Professor Publishes Book on Prison Education

Professor Publishes Book on Prison Education

By Kimberly Weinberg / Bradford Today

Dr. Tony Gaskew, associate professor of criminal justice at the University of Pittsburgh at Bradford, understands the concept of social justice from both a personal and academic perspective.

In his new book, “Rethinking Prison Reentry: Transforming Humiliation into Humility,” Gaskew uses his experiences as a young black man in inner-city Chicago, a major crimes police detective, a federal prison volunteer, and a scholar to examine the role higher education and the criminal justice system could play in expanding the definition of social justice.

Gaskew spent 10 years assigned as a member of the Department of Justice’s Organized Crime Drug Enforcement Task Force, investigating and arresting thousands of violent criminal offenders. Throughout his professional career, there is very little that he has not seen or experienced.

This includes how the institutionalized oppressive nature of the criminal justice system and its by-product of mass incarceration have negatively impacted the lives of black males across the nation.
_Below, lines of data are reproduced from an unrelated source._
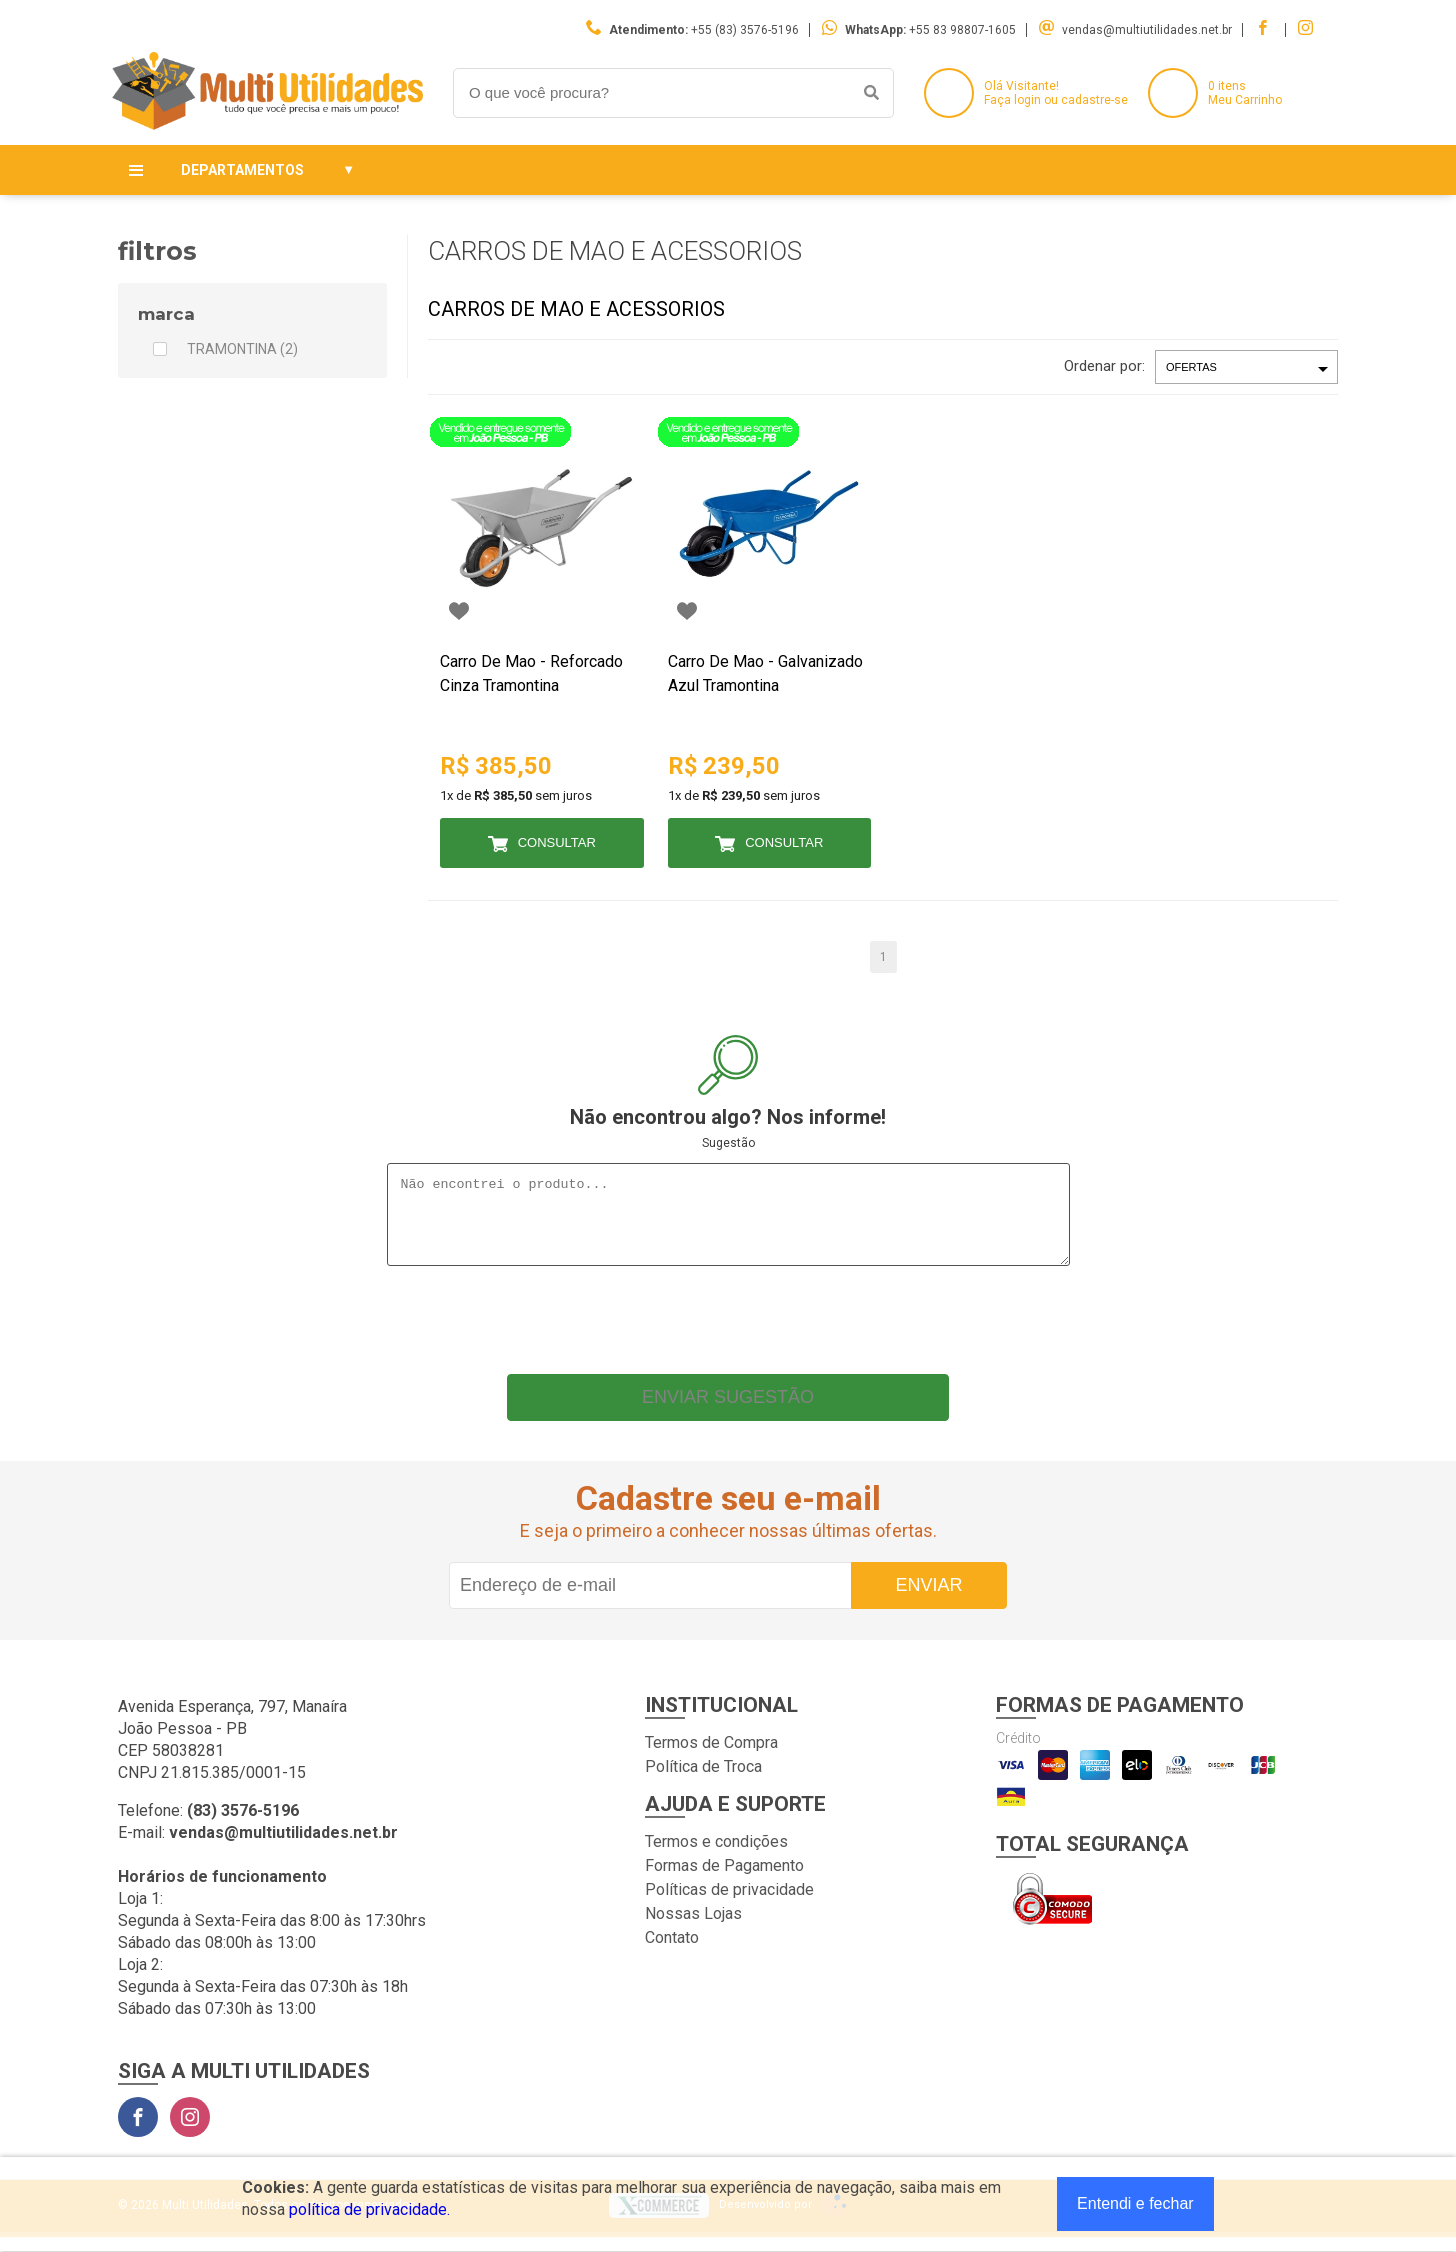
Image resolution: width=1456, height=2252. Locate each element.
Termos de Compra (711, 1757)
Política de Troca (703, 1781)
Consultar (557, 842)
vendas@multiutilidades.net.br (1147, 30)
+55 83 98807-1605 (962, 30)
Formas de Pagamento (724, 1880)
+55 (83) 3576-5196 (745, 30)
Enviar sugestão (728, 1412)
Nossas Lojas (693, 1928)
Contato (672, 1952)
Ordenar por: (1104, 366)
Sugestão (728, 1143)
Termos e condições (716, 1856)
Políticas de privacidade (729, 1904)
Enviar (928, 1600)
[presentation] (728, 1330)
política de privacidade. (369, 2209)
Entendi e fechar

Born in one of Chicago’s most violent inner-city neighborhoods — commonly referred to as the “Wild One Hundreds” – Gaskew describes how his journey as a young black man growing up surrounded by poverty and crime shaped his collective outlook on life and the criminal justice system.

“My dad encouraged my brothers and me to explore careers in policing and to immerse ourselves in educational endeavors as early as the age of 5 and 6,” he said.